I have two string to match and get the percentage of matching.
Given:
String 1: John Smith Makde
String 2: Makde John Smith
Used the following user defined scalar function.
CREATE FUNCTION [dbo].[udf_GetPercentageOfTwoStringMatching]
(
@string1 NVARCHAR(1000)
,@string2 NVARCHAR(1000)
)
RETURNS INT
--WITH ENCRYPTION
AS
BEGIN
DECLARE @levenShteinNumber INT
DECLARE @string1Length INT = LEN(@string1), @string2Length INT = LEN(@string2)
DECLARE @maxLengthNumber INT = CASE WHEN @string1Length > @string2Length THEN @string1Length ELSE @string2Length END
SELECT @levenShteinNumber = [dbo].[f_ALGORITHM_LEVENSHTEIN] (@string1 ,@string2)

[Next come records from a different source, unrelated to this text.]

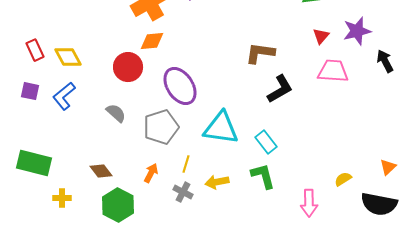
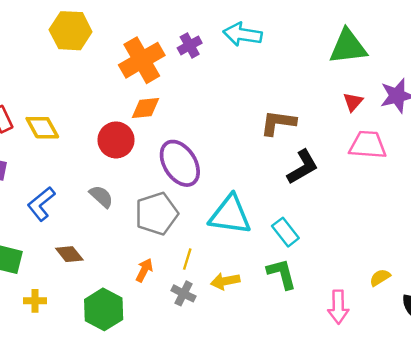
blue L-shape: (64, 96) -> (41, 204), moved
brown diamond: (101, 171) -> (69, 254), moved

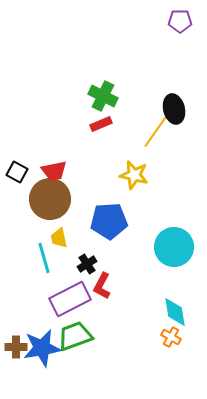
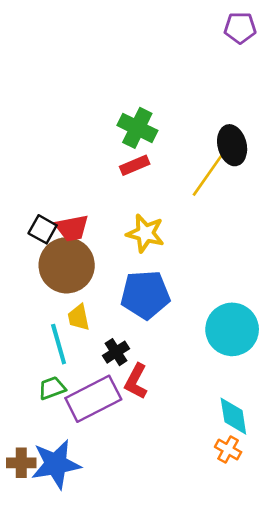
black square: (17, 172) -> (43, 229), moved
yellow star: (134, 175) -> (145, 233), moved
green trapezoid: (75, 336) -> (52, 388), moved, size x0.6

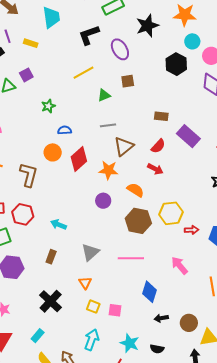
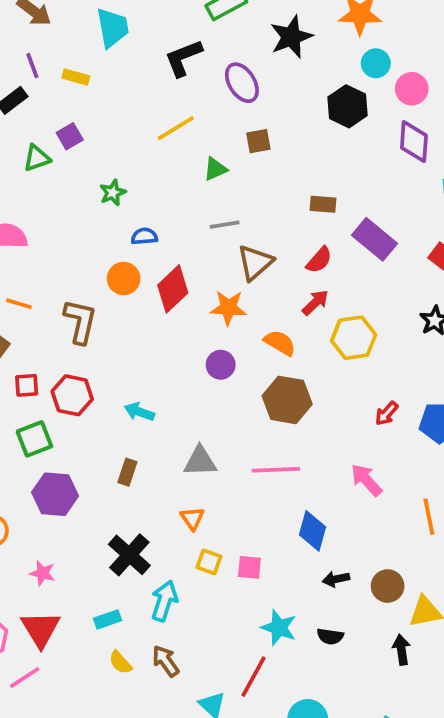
red arrow: (155, 169) -> (315, 303), turned -70
yellow hexagon: (171, 213) -> (354, 338), moved
red arrow: (192, 230) -> (387, 413), turned 136
gray triangle: (90, 252) -> (200, 461), turned 42
cyan rectangle: (38, 336) -> (107, 619), turned 32
cyan arrow: (92, 340) -> (164, 601), moved

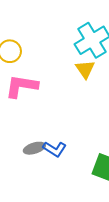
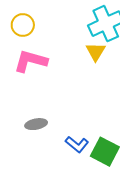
blue L-shape: (55, 149) -> (77, 144), moved

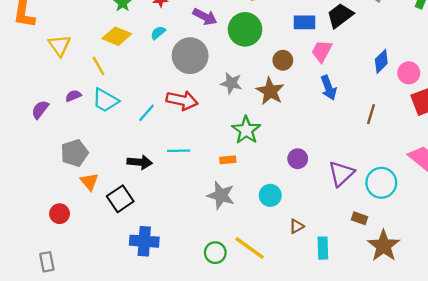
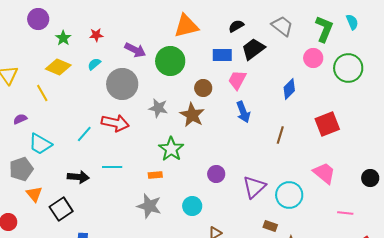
pink circle: (409, 73) -> (313, 58), moved
cyan trapezoid: (105, 100) -> (40, 144), moved

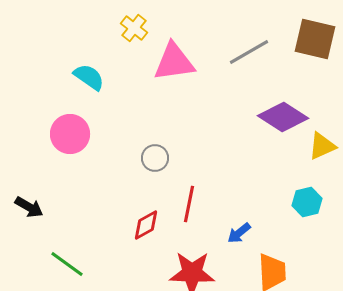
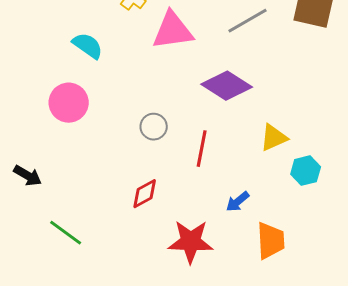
purple diamond: (283, 117) -> (227, 86), moved
yellow triangle: (322, 146) -> (274, 138), moved
red line: (189, 204) -> (202, 149), moved

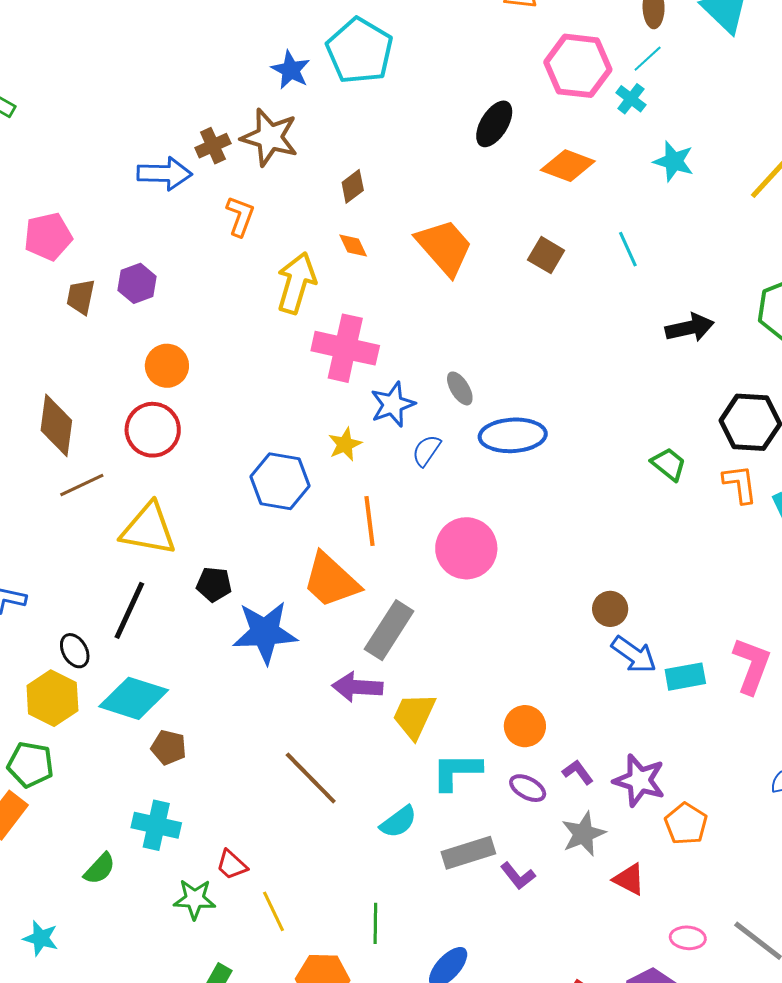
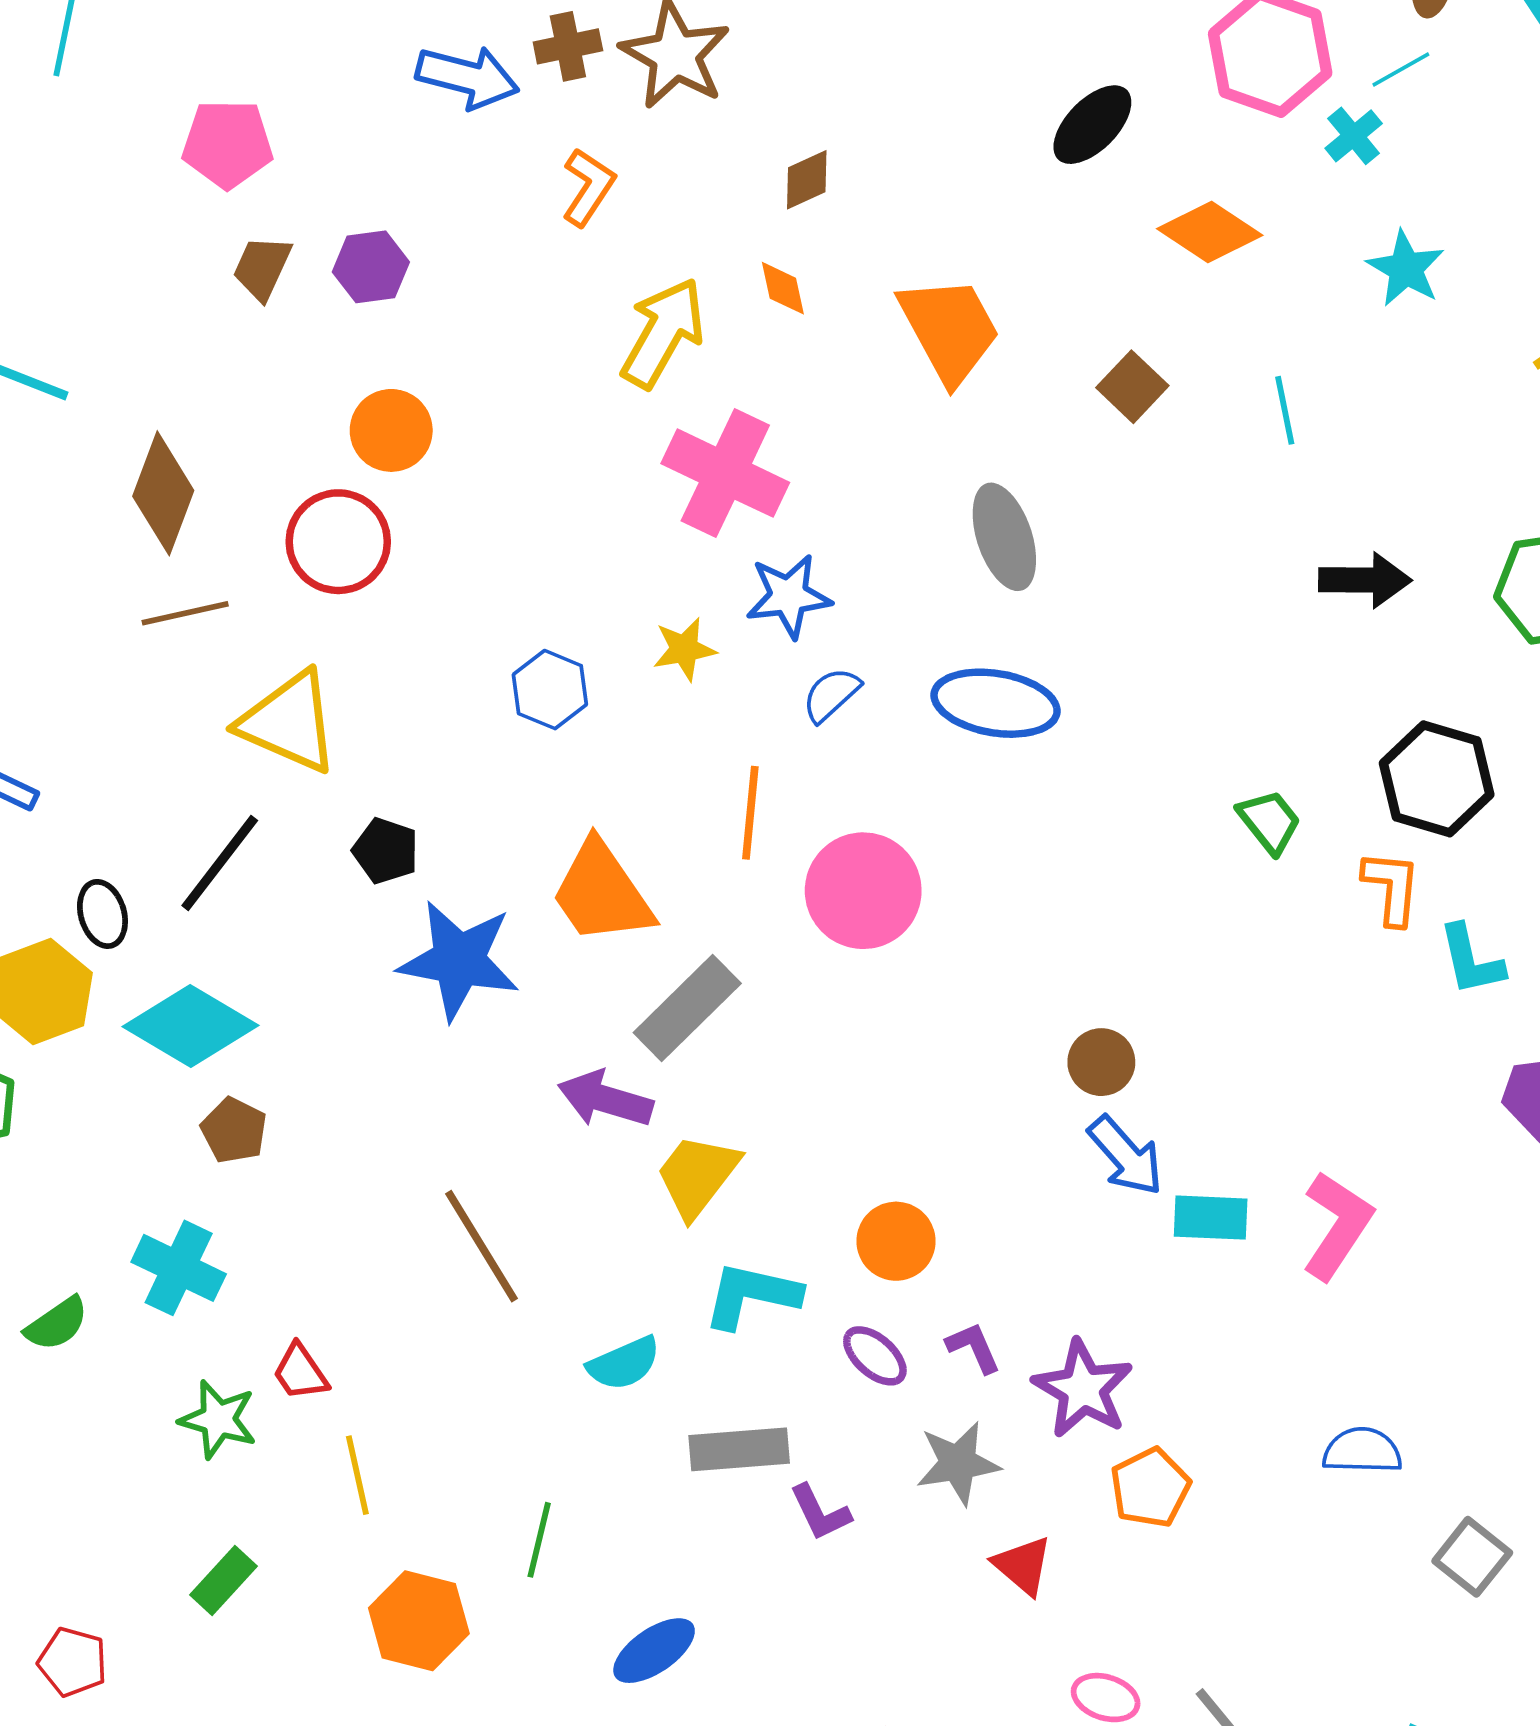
gray ellipse: (460, 388) -> (1004, 537), moved, size x1.6
blue hexagon: (280, 481) -> (550, 690), size x0.7
orange line: (370, 521) -> (750, 813), moved

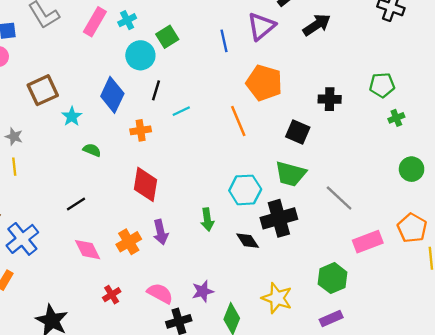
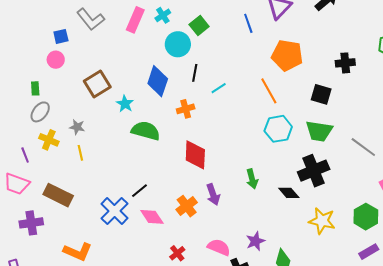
green semicircle: (92, 150) -> (146, 131), size x1.8
cyan hexagon: (245, 190) -> (278, 129), moved
black line: (76, 204) -> (139, 191), moved
blue cross: (22, 239) -> (114, 211), moved
yellow star: (277, 298) -> (322, 221), moved

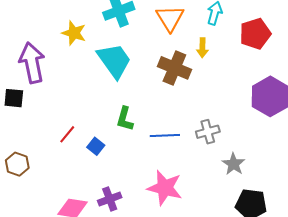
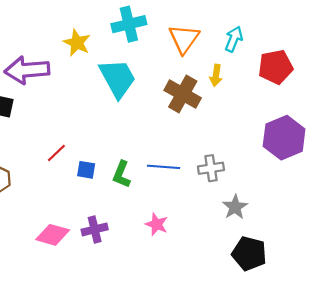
purple arrow: (32, 63) -> (27, 70), turned -90
green L-shape: (125, 119) -> (121, 174), moved
blue square: (96, 146) -> (86, 170), turned -36
pink star: (165, 188) -> (157, 224), size x0.6

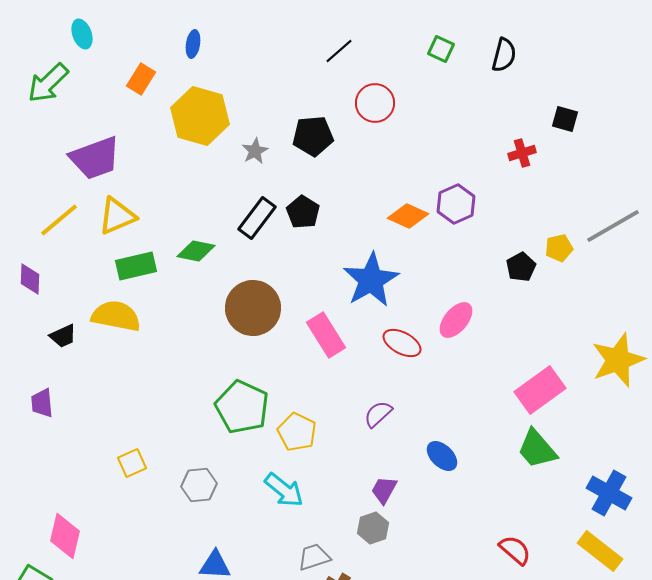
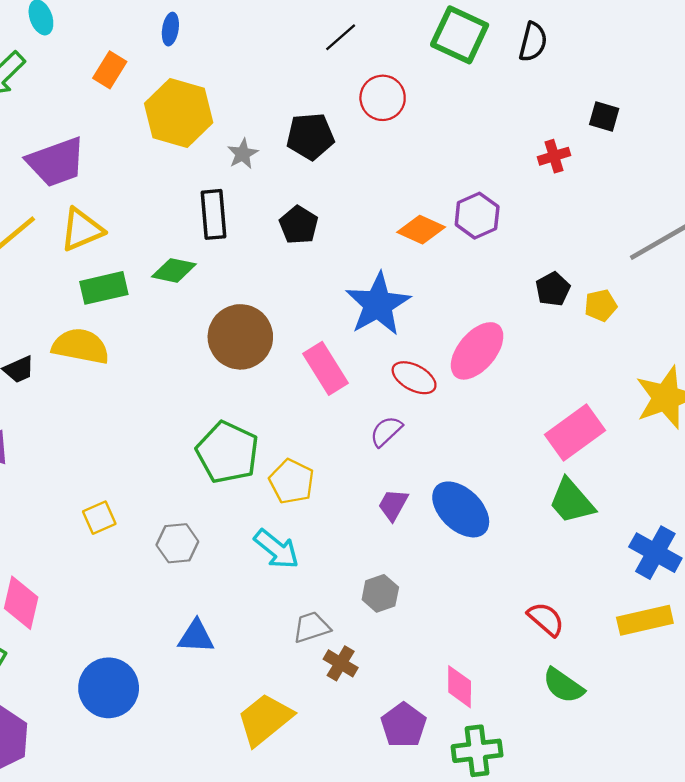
green square: (441, 49) -> (460, 35), size x1.8
black rectangle: (257, 218) -> (214, 214), moved, turned -42
yellow pentagon: (559, 248) -> (601, 305), moved
pink ellipse: (456, 320) -> (477, 351), size x1.4
purple semicircle: (378, 414) -> (386, 431), moved
blue ellipse: (442, 456) -> (461, 509), size x1.6
purple trapezoid: (384, 490) -> (393, 505), moved
yellow rectangle: (600, 551) -> (645, 620), turned -51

DECLARE @percentageOfBadCharacters INT = @levenShteinNumber * 100 / @maxLengthNumber
DECLARE @percentageOfGoodCharacters INT = 100 - @percentageOfBadCharacters
-- Return the result of the function
RETURN @percentageOfGoodCharacters
END
Function calling:
SELECT dbo.f_GetPercentageOfTwoStringMatching('John Smith Makde','Makde John Smith')
Output:
7
But when I give both the string as same with same position:
SELECT dbo.f_GetPercentageOfTwoStringMatching('John Smith Makde','John Smith Makde')
Output:
100
Expected Result: As the both strings words are same but with different sequence I want 100% matching percentage.
100
Doing this for millions of rows again and again will be a nightmare... I'd add another column (or a 1:1
related side table) to permantently store a normalized string. Try this:
--Create a mockup table and fill it with some dummy data
CREATE TABLE #MockUpYourTable(ID INT IDENTITY, SomeName VARCHAR(1000));
INSERT INTO #MockUpYourTable VALUES('Makde John Smith')
,('Smith John Makde')
,('Some other string')
,('string with with duplicates with');
GO
--Add a column to store the normalized strings
ALTER TABLE #MockupYourTable ADD NormalizedName VARCHAR(1000);
GO
--Use this script to split your string in fragments and re-concatenate them as canonically ordered, duplicate-free string.
UPDATE #MockUpYourTable SET NormalizedName=CAST('<x>' + REPLACE((SELECT LOWER(SomeName) AS [*] FOR XML PATH('')),' ','</x><x>') + '</x>' AS XML)
.query(N'
for $fragment in distinct-values(/x/text())
order by $fragment
return $fragment
').value('.','nvarchar(1000)');
GO
--Check the result
SELECT * FROM #MockUpYourTable
ID SomeName NormalizedName
----------------------------------------------------------
1 Makde John Smith john makde smith
2 Smith John Makde john makde smith
3 Some other string other some string
4 string with with duplicates with duplicates string with
--Clean-Up
GO
DROP TABLE #MockUpYourTable
Hint Use a trigger ON INSERT, UPDATE
to keep these values synced.
Now you can use the same transformation against your strings you want this to compare with and use your former approach. Due to the re-sorting, identical fragments will return 100% similarity.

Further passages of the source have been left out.